In the copy you make, keep each entry exactly as it is and leave out all images.
^^^^^^^^
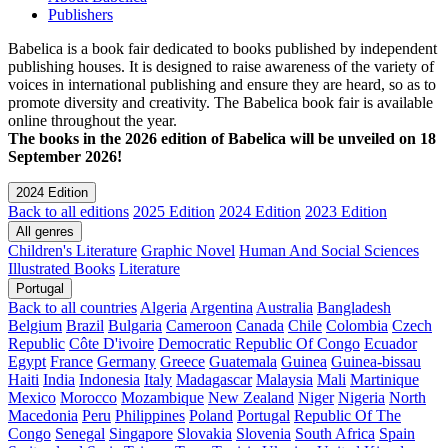
Publishers
Babelica is a book fair dedicated to books published by independent
publishing houses. It is designed to raise awareness of the variety of
voices in international publishing and ensure they are heard, so as to
promote diversity and creativity. The Babelica book fair is available
online throughout the year.
The books in the 2026 edition of Babelica will be unveiled on 18
September 2026!
2024 Edition
Back to all editions
2025 Edition
2024 Edition
2023 Edition
All genres
Children's Literature
Graphic Novel
Human And Social Sciences
Illustrated Books
Literature
Portugal
Back to all countries
Algeria
Argentina
Australia
Bangladesh
Belgium
Brazil
Bulgaria
Cameroon
Canada
Chile
Colombia
Czech
Republic
Côte D'ivoire
Democratic Republic Of Congo
Ecuador
Egypt
France
Germany
Greece
Guatemala
Guinea
Guinea-bissau
Haiti
India
Indonesia
Italy
Madagascar
Malaysia
Mali
Martinique
Mexico
Morocco
Mozambique
New Zealand
Niger
Nigeria
North
Macedonia
Peru
Philippines
Poland
Portugal
Republic Of The
Congo
Senegal
Singapore
Slovakia
Slovenia
South Africa
Spain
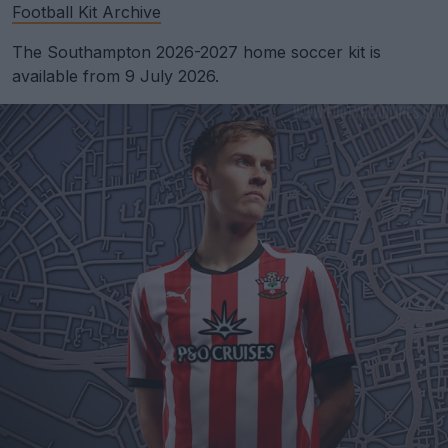
Football Kit Archive
The Southampton 2026-2027 home soccer kit is
available from 9 July 2026.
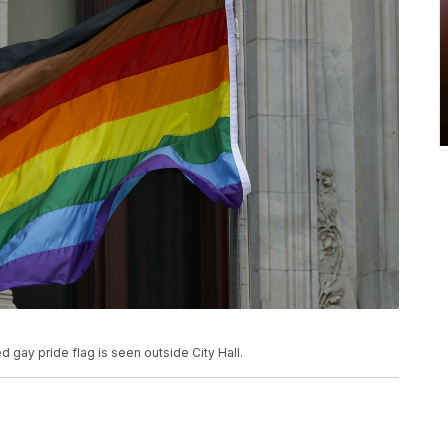
ed gay pride flag is seen outside City Hall.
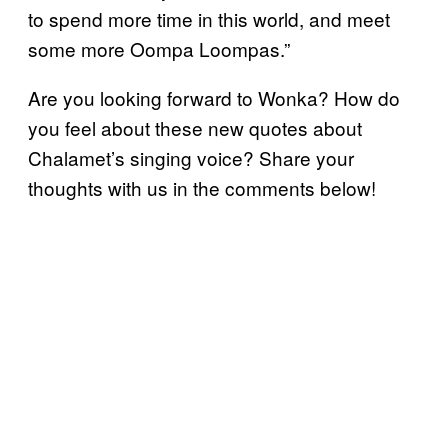
to spend more time in this world, and meet
some more Oompa Loompas.”
Are you looking forward to Wonka? How do
you feel about these new quotes about
Chalamet’s singing voice? Share your
thoughts with us in the comments below!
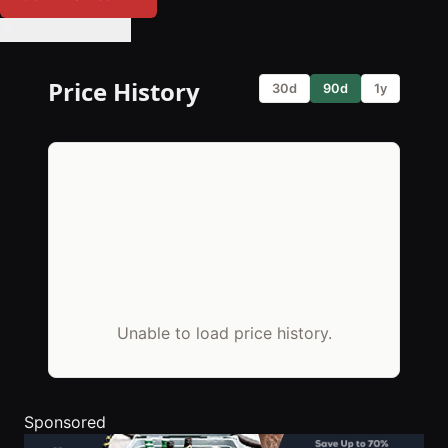
🔔 Set Price Alert
Price History
30d
90d
1y
Unable to load price history.
Sponsored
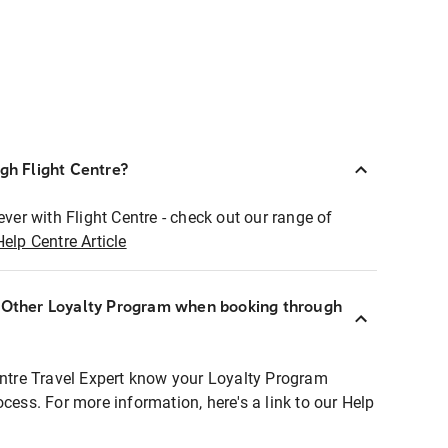
ugh Flight Centre?
ever with Flight Centre - check out our range of
Help Centre Article
r Other Loyalty Program when booking through
entre Travel Expert know your Loyalty Program
ocess. For more information, here's a link to our Help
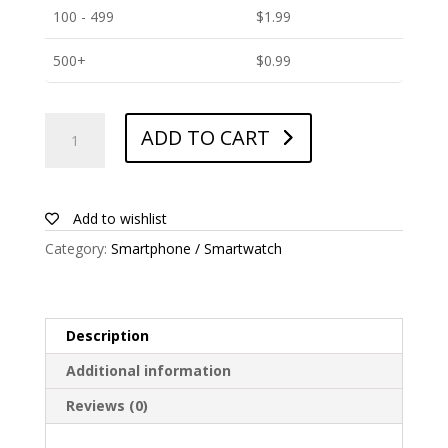
100 - 499
$
1.99
500+
$
0.99
ANTISHOCK
ADD TO CART
Screen
protector
for
Huawei
Add to wishlist
Y6
Category:
Smartphone / Smartwatch
2019
quantity
Description
Additional information
Reviews (0)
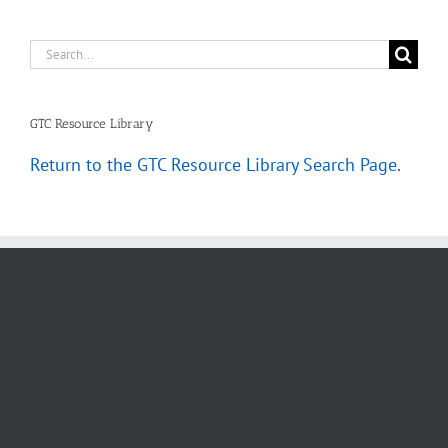
Search
for:
GTC Resource Library
Return to the GTC Resource Library Search Page
.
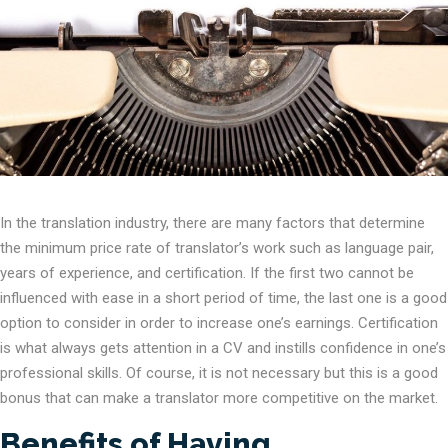
In the translation industry, there are many factors that determine
the minimum price rate of translator’s work such as language pair,
years of experience, and certification. If the first two cannot be
influenced with ease in a short period of time, the last one is a good
option to consider in order to increase one’s earnings. Certification
is what always gets attention in a CV and instills confidence in one’s
professional skills. Of course, it is not necessary but this is a good
bonus that can make a translator more competitive on the market.
Benefits of Having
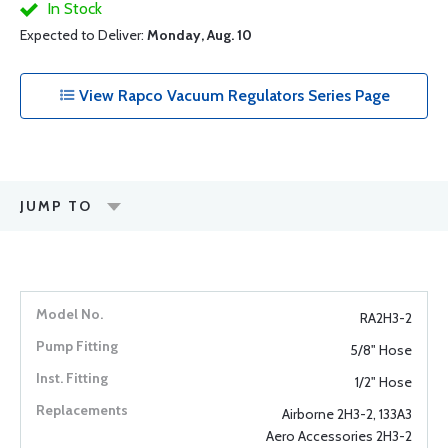
In Stock
Expected to Deliver:
Monday, Aug. 10
View Rapco Vacuum Regulators Series Page
JUMP TO
RA2H3-2
5/8" Hose
1/2" Hose
Airborne 2H3-2, 133A3
Aero Accessories 2H3-2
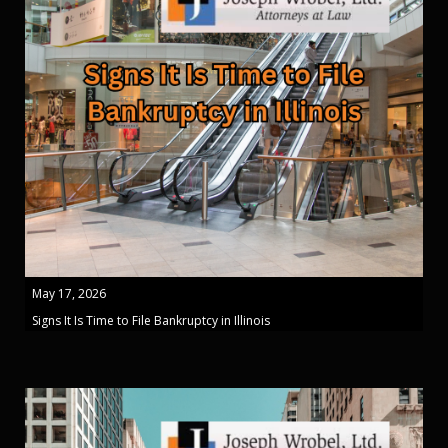
May 17, 2026
Signs It Is Time to File Bankruptcy in Illinois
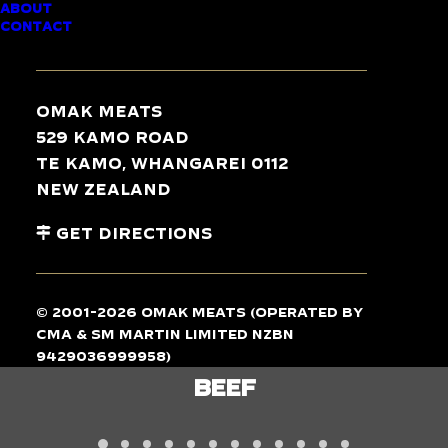
ABOUT
CONTACT
TASTE
THE
DIFFERENCE
Omak Meats
529 Kamo Road
Te Kamo, Whangarei 0112
New Zealand
Get Directions
© 2001-2026 Omak Meats (operated by
CMA & SM Martin Limited NZBN
9429036999958)
BEEF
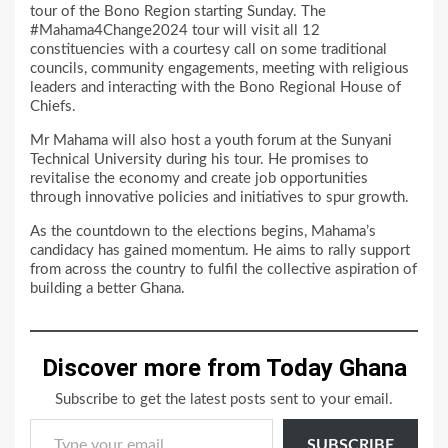
tour of the Bono Region starting Sunday. The
#Mahama4Change2024 tour will visit all 12
constituencies with a courtesy call on some traditional
councils, community engagements, meeting with religious
leaders and interacting with the Bono Regional House of
Chiefs.
Mr Mahama will also host a youth forum at the Sunyani
Technical University during his tour. He promises to
revitalise the economy and create job opportunities
through innovative policies and initiatives to spur growth.
As the countdown to the elections begins, Mahama’s
candidacy has gained momentum. He aims to rally support
from across the country to fulfil the collective aspiration of
building a better Ghana.
Discover more from Today Ghana
Subscribe to get the latest posts sent to your email.
Type your email…
SUBSCRIBE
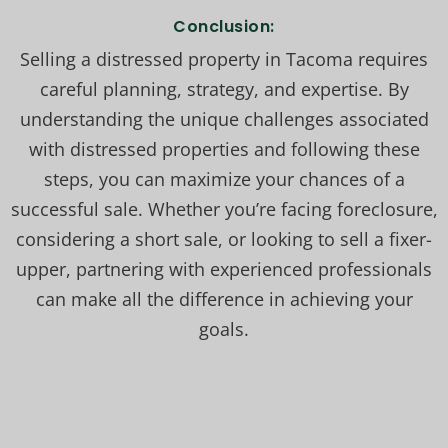
Conclusion:
Selling a distressed property in Tacoma requires
careful planning, strategy, and expertise. By
understanding the unique challenges associated
with distressed properties and following these
steps, you can maximize your chances of a
successful sale. Whether you’re facing foreclosure,
considering a short sale, or looking to sell a fixer-
upper, partnering with experienced professionals
can make all the difference in achieving your
goals.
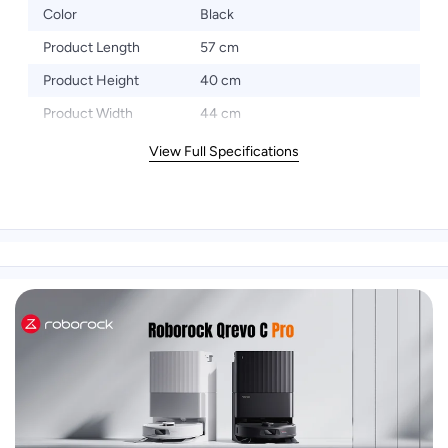
Color
Black
Product Length
57 cm
Product Height
40 cm
Product Width
44 cm
View Full Specifications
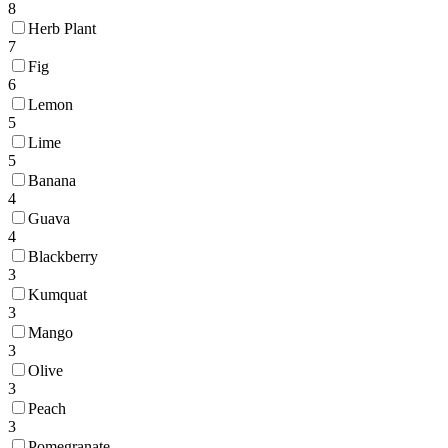
8
Herb Plant
7
Fig
6
Lemon
5
Lime
5
Banana
4
Guava
4
Blackberry
3
Kumquat
3
Mango
3
Olive
3
Peach
3
Pomegranate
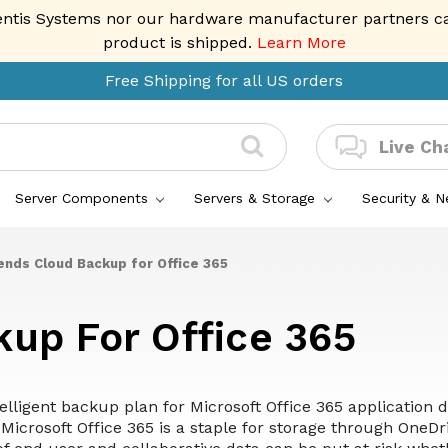
entis Systems nor our hardware manufacturer partners can 
product is shipped.
Learn More
Free Shipping for all US orders
Live Ch
Server Components
Servers & Storage
Security & 
ends Cloud Backup for Office 365
kup For Office 365
telligent backup plan for Microsoft Office 365 applicatio
Microsoft Office 365 is a staple for storage through OneDr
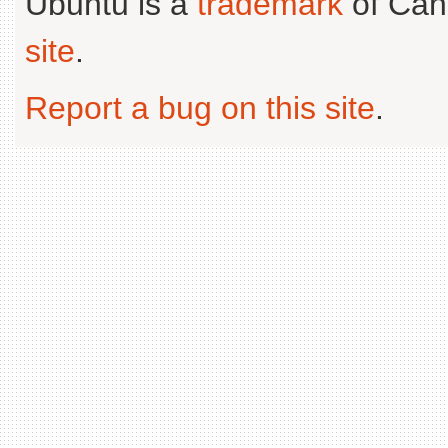
Ubuntu is a
trademark
of Can
site
.
Report a bug on this site
.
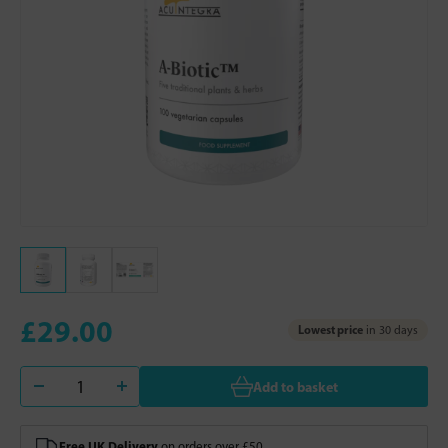
£29.00
Lowest price
in 30 days
Add to basket
Free UK Delivery
on orders over £50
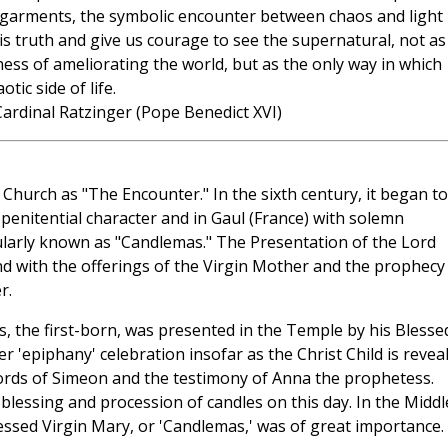
ck garments, the symbolic encounter between chaos and light
is truth and give us courage to see the supernatural, not as
ness of ameliorating the world, but as the only way in which
ic side of life.
ardinal Ratzinger (Pope Benedict XVI)
 Church as "The Encounter." In the sixth century, it began t
penitential character and in Gaul (France) with solemn
ularly known as "Candlemas." The Presentation of the Lord
nd with the offerings of the Virgin Mother and the prophecy
r.
s, the first-born, was presented in the Temple by his Blesse
r 'epiphany' celebration insofar as the Christ Child is revea
ords of Simeon and the testimony of Anna the prophetess.
e blessing and procession of candles on this day. In the Middl
Blessed Virgin Mary, or 'Candlemas,' was of great importance.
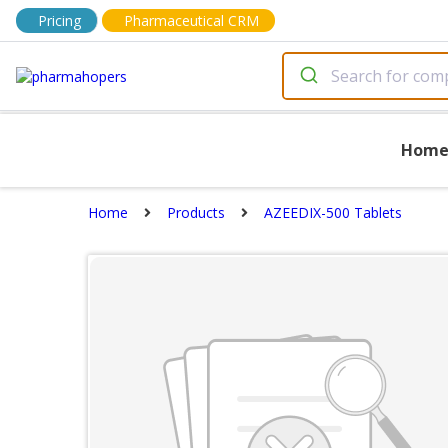
Pricing
Pharmaceutical CRM
Hom
Home
Products
AZEEDIX-500 Tablets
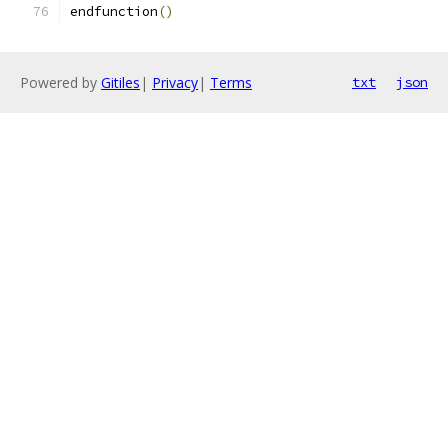
endfunction
()
Powered by
Gitiles
|
Privacy
|
Terms
txt
json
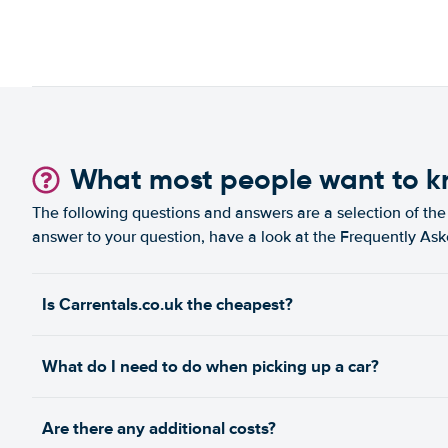
What most people want to 
The following questions and answers are a selection of the 
answer to your question, have a look at the Frequently As
Is Carrentals.co.uk the cheapest?
What do I need to do when picking up a car?
Are there any additional costs?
^^^^^^^^
**Answer to the exercise**
Publishers
Babelica is a book fair dedicated to books published by independent
publishing houses. It is designed to raise awareness of the variety of
voices in international publishing and ensure they are heard, so as to
promote diversity and creativity. The Babelica book fair is available
online throughout the year.
The books in the 2026 edition of Babelica will be unveiled on 18
September 2026!
2024 Edition
Back to all editions
2025 Edition
2024 Edition
2023 Edition
All genres
Children's Literature
Graphic Novel
Human And Social Sciences
Illustrated Books
Literature
Portugal
Back to all countries
Algeria
Argentina
Australia
Bangladesh
Belgium
Brazil
Bulgaria
Cameroon
Canada
Chile
Colombia
Czech
Republic
Côte D'ivoire
Democratic Republic Of Congo
Ecuador
Egypt
France
Germany
Greece
Guatemala
Guinea
Guinea-bissau
Haiti
India
Indonesia
Italy
Madagascar
Malaysia
Mali
Martinique
Mexico
Morocco
Mozambique
New Zealand
Niger
Nigeria
North
Macedonia
Peru
Philippines
Poland
Portugal
Republic Of The
Congo
Senegal
Singapore
Slovakia
Slovenia
South Africa
Spain
Football Kit Archive
The Southampton 2026-2027 home soccer kit is
available from 9 July 2026.
ed gay pride flag is seen outside City Hall.
to spend more time in this world, and meet
some more Oompa Loompas.”
Are you looking forward to Wonka? How do
you feel about these new quotes about
Chalamet’s singing voice? Share your
thoughts with us in the comments below!
🔔 Set Price Alert
Price History
30d
90d
1y
Unable to load price history.
Sponsored
ugh Flight Centre?
ever with Flight Centre - check out our range of
Help Centre Article
r Other Loyalty Program when booking through
entre Travel Expert know your Loyalty Program
ocess. For more information, here's a link to our Help
100 - 499
$
1.99
500+
$
0.99
ANTISHOCK
ADD TO CART
Screen
protector
for
Huawei
Add to wishlist
Y6
Category:
Smartphone / Smartwatch
2019
quantity
Description
Additional information
Reviews (0)
Search
for:
GTC Resource Library
Return to the GTC Resource Library Search Page
.
In the translation industry, there are many factors that determine
the minimum price rate of translator’s work such as language pair,
years of experience, and certification. If the first two cannot be
influenced with ease in a short period of time, the last one is a good
option to consider in order to increase one’s earnings. Certification
is what always gets attention in a CV and instills confidence in one’s
professional skills. Of course, it is not necessary but this is a good
bonus that can make a translator more competitive on the market.
Benefits of Having
In Stock
Expected to Deliver:
Monday, Aug. 10
View Rapco Vacuum Regulators Series Page
JUMP TO
RA2H3-2
5/8" Hose
1/2" Hose
Airborne 2H3-2, 133A3
Aero Accessories 2H3-2
May 17, 2026
Signs It Is Time to File Bankruptcy in Illinois
ABOUT
CONTACT
TASTE
THE
DIFFERENCE
Omak Meats
529 Kamo Road
Te Kamo, Whangarei 0112
New Zealand
Get Directions
© 2001-2026 Omak Meats (operated by
CMA & SM Martin Limited NZBN
9429036999958)
BEEF
tour of the Bono Region starting Sunday. The
#Mahama4Change2024 tour will visit all 12
constituencies with a courtesy call on some traditional
councils, community engagements, meeting with religious
leaders and interacting with the Bono Regional House of
Chiefs.
Mr Mahama will also host a youth forum at the Sunyani
Technical University during his tour. He promises to
revitalise the economy and create job opportunities
through innovative policies and initiatives to spur growth.
As the countdown to the elections begins, Mahama’s
candidacy has gained momentum. He aims to rally support
from across the country to fulfil the collective aspiration of
building a better Ghana.
Discover more from Today Ghana
Subscribe to get the latest posts sent to your email.
Type your email…
SUBSCRIBE
Conclusion:
Selling a distressed property in Tacoma requires
careful planning, strategy, and expertise. By
understanding the unique challenges associated
with distressed properties and following these
steps, you can maximize your chances of a
successful sale. Whether you’re facing foreclosure,
considering a short sale, or looking to sell a fixer-
upper, partnering with experienced professionals
can make all the difference in achieving your
goals.
Color
Black
Product Length
57 cm
Product Height
40 cm
Product Width
44 cm
View Full Specifications
8
Herb Plant
7
Fig
6
Lemon
5
Lime
5
Banana
4
Guava
4
Blackberry
3
Kumquat
3
Mango
3
Olive
3
Peach
3
Pomegranate
entis Systems nor our hardware manufacturer partners can 
product is shipped.
Learn More
Free Shipping for all US orders
Live Ch
Server Components
Servers & Storage
Security & 
ends Cloud Backup for Office 365
kup For Office 365
telligent backup plan for Microsoft Office 365 applicatio
Microsoft Office 365 is a staple for storage through OneDr
Ubuntu is a
trademark
of Can
site
.
Report a bug on this site
.
£29.00
Lowest price
in 30 days
Add to basket
Free UK Delivery
on orders over £50
ck garments, the symbolic encounter between chaos and light
is truth and give us courage to see the supernatural, not as
ness of ameliorating the world, but as the only way in which
ic side of life.
ardinal Ratzinger (Pope Benedict XVI)
 Church as "The Encounter." In the sixth century, it began t
penitential character and in Gaul (France) with solemn
ularly known as "Candlemas." The Presentation of the Lord
nd with the offerings of the Virgin Mother and the prophecy
r.
s, the first-born, was presented in the Temple by his Blesse
r 'epiphany' celebration insofar as the Christ Child is revea
ords of Simeon and the testimony of Anna the prophetess.
e blessing and procession of candles on this day. In the Middl
Blessed Virgin Mary, or 'Candlemas,' was of great importance.
Pricing
Pharmaceutical CRM
Hom
Home
Products
AZEEDIX-500 Tablets
endfunction
()
Powered by
Gitiles
|
Privacy
|
Terms
txt
json
What most people want to 
The following questions and answers are a selection of the 
answer to your question, have a look at the Frequently As
Is Carrentals.co.uk the cheapest?
What do I need to do when picking up a car?
Are there any additional costs?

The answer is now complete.